Kim O K, Ohemeng K, Barrett J F
Bristol-Myers Squibb Pharmaceutical Research Institute, Wallingford, CT 06492, USA.
Expert Opin Investig Drugs. 2001 Feb;10(2):199-212. doi: 10.1517/13543784.10.2.199.
The therapeutic use of DNA gyrase inhibitors, mainly quinolone antibacterials, has proven to be a tremendous success story in the treatment of bacterial infections. The rapid changes in quinolone research and development in recent years have produced several new quinolones: moxifloxacin, gatifloxacin, gemifloxacin and des-6-fluoroquinolone antibacterials. These newly developed compounds are equal or superior to existing ones in their potency, spectrum of activity, pharmacodynamics/pharmacokinetics and safety profiles. The recent discovery of non-fluoroquinolones and 2-pyridone antibacterials represents yet additional progress in the search for novel DNA gyrase inhibitors. Although these two classes of compounds are either in the discovery or early development phase, they extend the possibilities of establishing new structure-activity relationships and new chemotypes for DNA gyrase inhibition.
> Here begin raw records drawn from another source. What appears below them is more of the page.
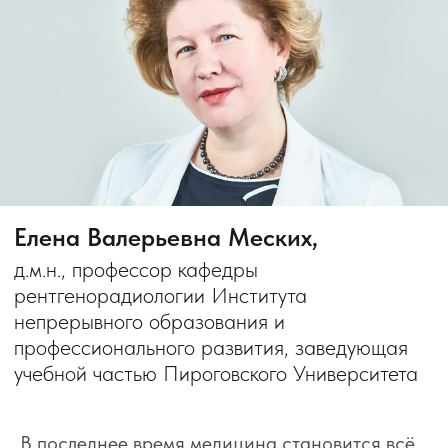
учебной частью Пироговского Университета
В последнее время медицина становится всё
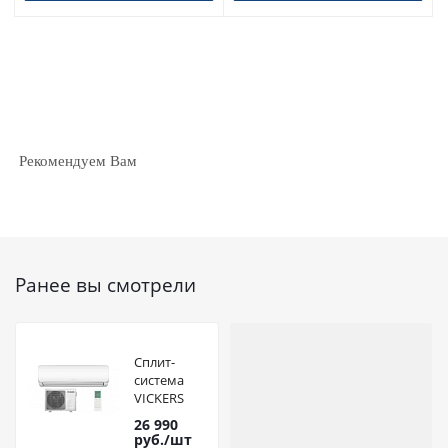
Рекомендуем Вам
Ранее вы смотрели
Сплит-
система
VICKERS
VCI-09HE
26 990
inverter
руб.
/шт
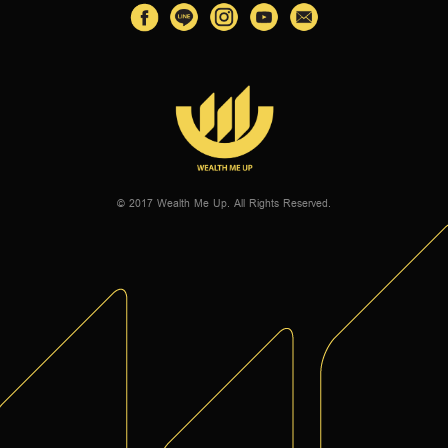
© 2017 Wealth Me Up. All Rights Reserved.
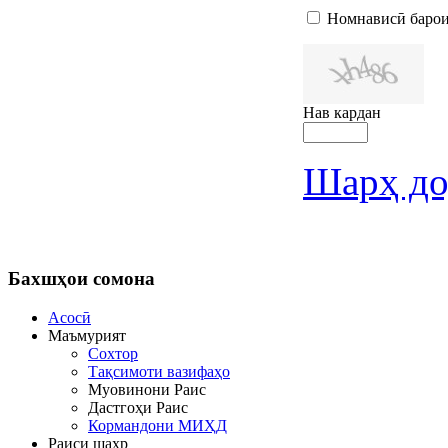
Номнависӣ барои
Нав кардан
Шарҳ до
Бахшҳои
сомона
Асосӣ
Маъмурият
Сохтор
Тақсимоти вазифаҳо
Муовинони Раис
Дастгоҳи Раис
Кормандони МИҲД
Раиси шаҳр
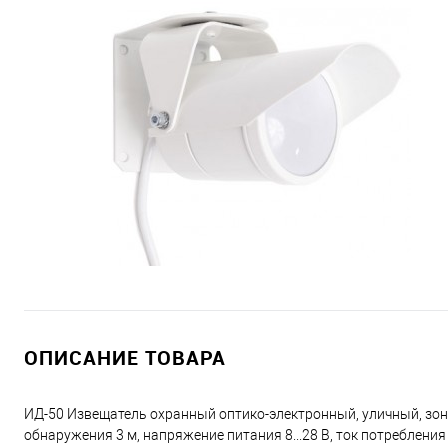
ОПИСАНИЕ ТОВАРА
ИД-50 Извещатель охранный оптико-электронный, уличный, зон
обнаружения 3 м, напряжение питания 8...28 В, ток потребления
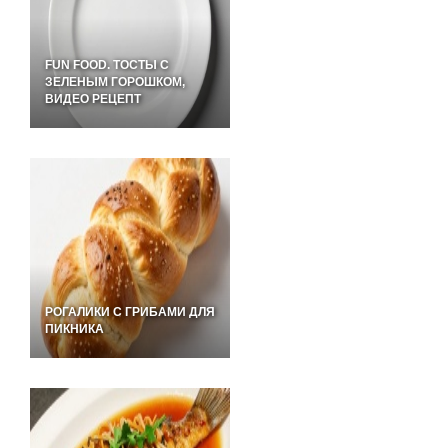
FUN FOOD. ТОСТЫ С
ЗЕЛЕНЫМ ГОРОШКОМ,
ВИДЕО РЕЦЕПТ
РОГАЛИКИ С ГРИБАМИ ДЛЯ
ПИКНИКА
DNA 回旋酶抑制剂(主要是喹诺酮类抗菌药)的治疗用途已被证明在治疗细菌感染方面取得了巨大成功。近年来喹诺酮研究与开发的快速发展产生了几种新的喹诺酮类药物:莫西沙星、加替沙星、吉米沙星和去氟喹诺酮类抗菌药。这些新开发的化合物在效力、活性谱、药效学/药代动力学和安全性方面与现有化合物相当或更优。非氟喹诺酮类和 2-吡啶酮类抗菌药的最新发现代表了在寻找新型 DNA 回旋酶抑制剂方面的又一进展。尽管这两类化合物都处于发现或早期开发阶段,但它们扩展了建立新的构效关系和 DNA 回旋酶抑制新化学类型的可能性。